Ancora una volta, il reverendo Isaac ha ragione. Ricorderemo.
Intanto il reverendo Isaac è convinto che: “Dal mezzo delle macerie sorgerà una pianta di vita, che promette una nuova alba. La certezza di un raccolto in cui fioriranno la giustizia e la restaurazione. E la vite porterà frutti che allatteranno le generazioni a venire”.
Ci vorrà duro lavoro e pazienza ma, ne sono d’accordo, il prossimo raccolto fiorirà davvero e la vite della “giustizia e restaurazione”, a tempo debito, porterà frutti maturi e abbondanti.
“Non abbiamo e non perderemo la speranza”, ha detto il reverendo Isaac. “Sì, sono 76 anni di Nakba in corso, ma sono anche 76 anni di Palestina somma [steadfastness]aggrappandoci ai nostri diritti e alla giustizia della nostra causa”.

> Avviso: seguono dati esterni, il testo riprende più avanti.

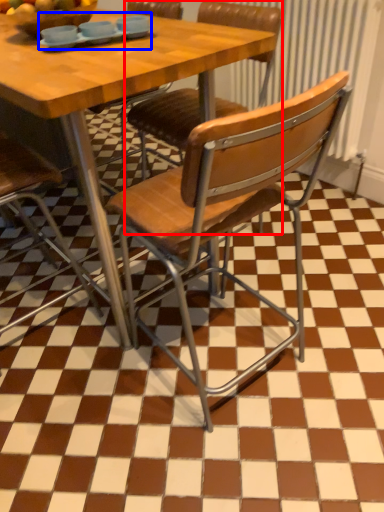 Question: Among these objects, which one is farthest to the camera, chair (highlighted by a red box) or tableware (highlighted by a blue box)?

Choices:
 (A) chair
 (B) tableware

Answer: (A) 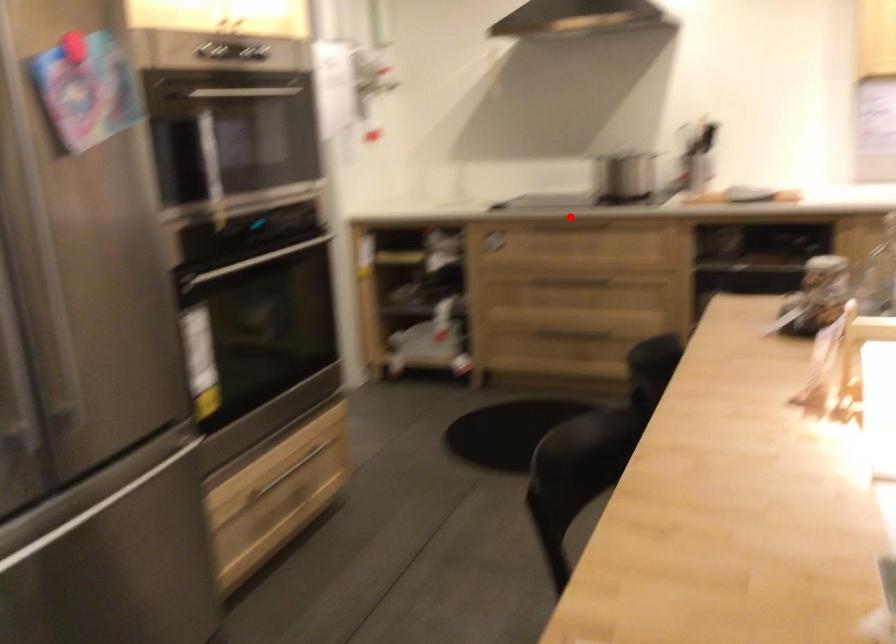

Il reverendo Isaac ha concluso il suo sermone con questo ammonimento nato dalle Scritture e confermato, tra gli altri luoghi, in Sud Africa, dove un altro stato razzista e di apartheid è stato infine sconfitto.
«Ogni Erode passerà, ogni Cesare svanirà, perché gli imperi hanno una data di scadenza… e ricordiamoci che secondo Gesù sono i miti, non i potenti che ereditano la terra».